(Dataset entries)
════════════════
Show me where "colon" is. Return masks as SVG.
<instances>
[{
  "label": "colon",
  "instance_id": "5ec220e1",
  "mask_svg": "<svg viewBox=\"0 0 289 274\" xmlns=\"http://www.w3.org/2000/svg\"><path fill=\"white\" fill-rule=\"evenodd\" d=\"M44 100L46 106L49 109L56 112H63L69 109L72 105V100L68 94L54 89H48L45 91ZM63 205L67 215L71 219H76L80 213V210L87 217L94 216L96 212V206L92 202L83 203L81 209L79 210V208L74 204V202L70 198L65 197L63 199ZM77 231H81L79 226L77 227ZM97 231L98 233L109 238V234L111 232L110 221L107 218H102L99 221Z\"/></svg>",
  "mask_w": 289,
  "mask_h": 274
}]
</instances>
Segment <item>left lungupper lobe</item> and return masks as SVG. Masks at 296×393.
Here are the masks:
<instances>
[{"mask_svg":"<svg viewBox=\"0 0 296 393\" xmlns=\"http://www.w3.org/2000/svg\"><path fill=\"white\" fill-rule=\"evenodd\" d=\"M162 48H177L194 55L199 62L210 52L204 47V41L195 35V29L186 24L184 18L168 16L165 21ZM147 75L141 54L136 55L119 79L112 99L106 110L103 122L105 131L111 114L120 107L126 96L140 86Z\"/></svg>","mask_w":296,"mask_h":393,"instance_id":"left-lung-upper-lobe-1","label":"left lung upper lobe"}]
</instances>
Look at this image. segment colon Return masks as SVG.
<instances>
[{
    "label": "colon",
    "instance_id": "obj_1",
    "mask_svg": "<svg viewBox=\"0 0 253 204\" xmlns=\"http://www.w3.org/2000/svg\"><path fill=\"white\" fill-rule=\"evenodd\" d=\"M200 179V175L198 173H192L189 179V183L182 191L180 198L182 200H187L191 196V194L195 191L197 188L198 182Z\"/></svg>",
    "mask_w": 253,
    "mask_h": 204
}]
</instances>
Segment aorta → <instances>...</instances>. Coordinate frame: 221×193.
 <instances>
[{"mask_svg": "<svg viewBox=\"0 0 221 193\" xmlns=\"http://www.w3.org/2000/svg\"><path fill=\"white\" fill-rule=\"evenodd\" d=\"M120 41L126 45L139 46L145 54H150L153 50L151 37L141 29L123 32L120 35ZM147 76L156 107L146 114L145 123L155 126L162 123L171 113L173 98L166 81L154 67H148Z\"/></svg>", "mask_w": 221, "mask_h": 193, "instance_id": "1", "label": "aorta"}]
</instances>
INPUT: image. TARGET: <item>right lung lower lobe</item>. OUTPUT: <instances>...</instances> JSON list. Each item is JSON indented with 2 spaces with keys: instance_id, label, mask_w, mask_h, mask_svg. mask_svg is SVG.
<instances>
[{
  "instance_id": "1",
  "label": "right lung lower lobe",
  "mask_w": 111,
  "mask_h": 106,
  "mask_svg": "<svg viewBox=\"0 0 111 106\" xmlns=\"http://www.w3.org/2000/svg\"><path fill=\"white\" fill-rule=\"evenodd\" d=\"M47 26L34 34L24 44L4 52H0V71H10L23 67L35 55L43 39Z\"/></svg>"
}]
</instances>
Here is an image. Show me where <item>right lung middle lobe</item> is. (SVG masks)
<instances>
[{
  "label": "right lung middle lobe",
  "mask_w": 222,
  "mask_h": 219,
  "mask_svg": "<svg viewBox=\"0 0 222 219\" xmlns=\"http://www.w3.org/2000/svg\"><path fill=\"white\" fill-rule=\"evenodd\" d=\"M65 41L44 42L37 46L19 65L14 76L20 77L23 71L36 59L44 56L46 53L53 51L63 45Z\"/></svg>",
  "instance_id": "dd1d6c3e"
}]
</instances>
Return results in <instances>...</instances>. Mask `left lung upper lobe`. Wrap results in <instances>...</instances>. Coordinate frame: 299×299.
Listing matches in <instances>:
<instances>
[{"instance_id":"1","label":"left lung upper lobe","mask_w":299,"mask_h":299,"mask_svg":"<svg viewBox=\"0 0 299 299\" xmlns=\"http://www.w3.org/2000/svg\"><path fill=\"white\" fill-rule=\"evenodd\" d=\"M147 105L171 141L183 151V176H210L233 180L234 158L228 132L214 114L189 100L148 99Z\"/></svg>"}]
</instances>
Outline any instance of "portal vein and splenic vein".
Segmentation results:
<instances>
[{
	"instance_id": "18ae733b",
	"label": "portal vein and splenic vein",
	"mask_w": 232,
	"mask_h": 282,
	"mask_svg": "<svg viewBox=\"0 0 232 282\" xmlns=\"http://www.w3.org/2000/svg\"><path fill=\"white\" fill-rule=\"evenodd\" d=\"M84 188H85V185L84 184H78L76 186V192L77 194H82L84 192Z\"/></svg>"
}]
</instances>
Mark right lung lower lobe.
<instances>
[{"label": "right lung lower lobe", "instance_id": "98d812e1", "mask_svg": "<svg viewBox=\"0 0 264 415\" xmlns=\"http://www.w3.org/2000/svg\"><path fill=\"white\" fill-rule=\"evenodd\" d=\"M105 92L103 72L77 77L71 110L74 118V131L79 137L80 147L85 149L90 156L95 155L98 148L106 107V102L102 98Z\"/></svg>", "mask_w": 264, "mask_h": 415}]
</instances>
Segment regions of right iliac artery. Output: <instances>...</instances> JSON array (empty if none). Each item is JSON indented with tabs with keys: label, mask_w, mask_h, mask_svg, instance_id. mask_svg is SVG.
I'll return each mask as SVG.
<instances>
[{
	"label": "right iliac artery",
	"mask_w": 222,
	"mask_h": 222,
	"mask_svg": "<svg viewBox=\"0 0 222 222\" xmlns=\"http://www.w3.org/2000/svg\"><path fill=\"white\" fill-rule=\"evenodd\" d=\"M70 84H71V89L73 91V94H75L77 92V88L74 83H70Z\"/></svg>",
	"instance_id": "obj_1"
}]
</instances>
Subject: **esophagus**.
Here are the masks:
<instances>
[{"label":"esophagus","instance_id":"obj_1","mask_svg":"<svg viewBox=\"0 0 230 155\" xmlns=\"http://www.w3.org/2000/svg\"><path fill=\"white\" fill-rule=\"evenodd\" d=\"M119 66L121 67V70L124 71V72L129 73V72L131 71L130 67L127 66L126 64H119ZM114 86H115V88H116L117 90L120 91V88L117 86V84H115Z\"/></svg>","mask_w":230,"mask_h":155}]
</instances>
════════════════
EXERCISE: Write out every record again, exactly as it was written.

OUTPUT FOR THIS EXERCISE:
Show me where "colon" is. Return masks as SVG.
<instances>
[{
  "label": "colon",
  "instance_id": "5ec220e1",
  "mask_svg": "<svg viewBox=\"0 0 289 274\" xmlns=\"http://www.w3.org/2000/svg\"><path fill=\"white\" fill-rule=\"evenodd\" d=\"M44 100L46 106L49 109L56 112H63L69 109L72 105V100L68 94L54 89H48L45 91ZM63 205L67 215L71 219H76L80 213V210L87 217L94 216L96 212V206L92 202L83 203L81 209L79 210V208L74 204V202L70 198L65 197L63 199ZM77 231H81L79 226L77 227ZM97 231L98 233L109 238V234L111 232L110 221L107 218H102L99 221Z\"/></svg>",
  "mask_w": 289,
  "mask_h": 274
}]
</instances>
Segment <item>left lungupper lobe</item> and return masks as SVG. Masks at 296×393.
Here are the masks:
<instances>
[{"mask_svg":"<svg viewBox=\"0 0 296 393\" xmlns=\"http://www.w3.org/2000/svg\"><path fill=\"white\" fill-rule=\"evenodd\" d=\"M162 48H177L194 55L199 62L210 52L204 47V41L195 35V29L186 24L184 18L168 16L165 21ZM147 75L141 54L136 55L119 79L112 99L106 110L103 122L105 131L111 114L120 107L126 96L140 86Z\"/></svg>","mask_w":296,"mask_h":393,"instance_id":"left-lung-upper-lobe-1","label":"left lung upper lobe"}]
</instances>
Look at this image. segment colon Return masks as SVG.
<instances>
[{
    "label": "colon",
    "instance_id": "obj_1",
    "mask_svg": "<svg viewBox=\"0 0 253 204\" xmlns=\"http://www.w3.org/2000/svg\"><path fill=\"white\" fill-rule=\"evenodd\" d=\"M200 179V175L198 173H192L189 179V183L182 191L180 198L182 200H187L191 196V194L195 191L197 188L198 182Z\"/></svg>",
    "mask_w": 253,
    "mask_h": 204
}]
</instances>
Segment aorta → <instances>...</instances>. Coordinate frame: 221×193.
 <instances>
[{"mask_svg": "<svg viewBox=\"0 0 221 193\" xmlns=\"http://www.w3.org/2000/svg\"><path fill=\"white\" fill-rule=\"evenodd\" d=\"M120 41L126 45L139 46L145 54H150L153 50L151 37L141 29L123 32L120 35ZM147 76L156 107L146 114L145 123L155 126L162 123L171 113L173 98L166 81L154 67H148Z\"/></svg>", "mask_w": 221, "mask_h": 193, "instance_id": "1", "label": "aorta"}]
</instances>
INPUT: image. TARGET: <item>right lung lower lobe</item>. OUTPUT: <instances>...</instances> JSON list. Each item is JSON indented with 2 spaces with keys: instance_id, label, mask_w, mask_h, mask_svg. mask_svg is SVG.
<instances>
[{
  "instance_id": "1",
  "label": "right lung lower lobe",
  "mask_w": 111,
  "mask_h": 106,
  "mask_svg": "<svg viewBox=\"0 0 111 106\" xmlns=\"http://www.w3.org/2000/svg\"><path fill=\"white\" fill-rule=\"evenodd\" d=\"M47 26L34 34L24 44L4 52H0V71H10L23 67L35 55L43 39Z\"/></svg>"
}]
</instances>
Here is an image. Show me where <item>right lung middle lobe</item> is. (SVG masks)
<instances>
[{
  "label": "right lung middle lobe",
  "mask_w": 222,
  "mask_h": 219,
  "mask_svg": "<svg viewBox=\"0 0 222 219\" xmlns=\"http://www.w3.org/2000/svg\"><path fill=\"white\" fill-rule=\"evenodd\" d=\"M65 41L44 42L37 46L19 65L14 76L20 77L23 71L36 59L44 56L46 53L53 51L63 45Z\"/></svg>",
  "instance_id": "dd1d6c3e"
}]
</instances>
Return results in <instances>...</instances>. Mask `left lung upper lobe`. Wrap results in <instances>...</instances>. Coordinate frame: 299×299.
Listing matches in <instances>:
<instances>
[{"instance_id":"1","label":"left lung upper lobe","mask_w":299,"mask_h":299,"mask_svg":"<svg viewBox=\"0 0 299 299\" xmlns=\"http://www.w3.org/2000/svg\"><path fill=\"white\" fill-rule=\"evenodd\" d=\"M147 105L171 141L183 151V176H210L233 180L234 158L228 132L214 114L189 100L148 99Z\"/></svg>"}]
</instances>
Outline any instance of "portal vein and splenic vein".
Segmentation results:
<instances>
[{
	"instance_id": "18ae733b",
	"label": "portal vein and splenic vein",
	"mask_w": 232,
	"mask_h": 282,
	"mask_svg": "<svg viewBox=\"0 0 232 282\" xmlns=\"http://www.w3.org/2000/svg\"><path fill=\"white\" fill-rule=\"evenodd\" d=\"M84 188H85V185L84 184H78L76 186V192L77 194H82L84 192Z\"/></svg>"
}]
</instances>
Mark right lung lower lobe.
<instances>
[{"label": "right lung lower lobe", "instance_id": "98d812e1", "mask_svg": "<svg viewBox=\"0 0 264 415\" xmlns=\"http://www.w3.org/2000/svg\"><path fill=\"white\" fill-rule=\"evenodd\" d=\"M105 92L103 72L77 77L71 110L74 118V131L79 137L80 147L85 149L90 156L95 155L98 148L106 107V102L102 98Z\"/></svg>", "mask_w": 264, "mask_h": 415}]
</instances>
Segment regions of right iliac artery. Output: <instances>...</instances> JSON array (empty if none). Each item is JSON indented with tabs with keys: label, mask_w, mask_h, mask_svg, instance_id. mask_svg is SVG.
I'll return each mask as SVG.
<instances>
[{
	"label": "right iliac artery",
	"mask_w": 222,
	"mask_h": 222,
	"mask_svg": "<svg viewBox=\"0 0 222 222\" xmlns=\"http://www.w3.org/2000/svg\"><path fill=\"white\" fill-rule=\"evenodd\" d=\"M70 84H71V89L73 91V94H75L77 92V88L74 83H70Z\"/></svg>",
	"instance_id": "obj_1"
}]
</instances>
Subject: **esophagus**.
Here are the masks:
<instances>
[{"label":"esophagus","instance_id":"obj_1","mask_svg":"<svg viewBox=\"0 0 230 155\" xmlns=\"http://www.w3.org/2000/svg\"><path fill=\"white\" fill-rule=\"evenodd\" d=\"M119 66L121 67V70L124 71V72L129 73V72L131 71L130 67L127 66L126 64H119ZM114 86H115V88H116L117 90L120 91V88L117 86V84H115Z\"/></svg>","mask_w":230,"mask_h":155}]
</instances>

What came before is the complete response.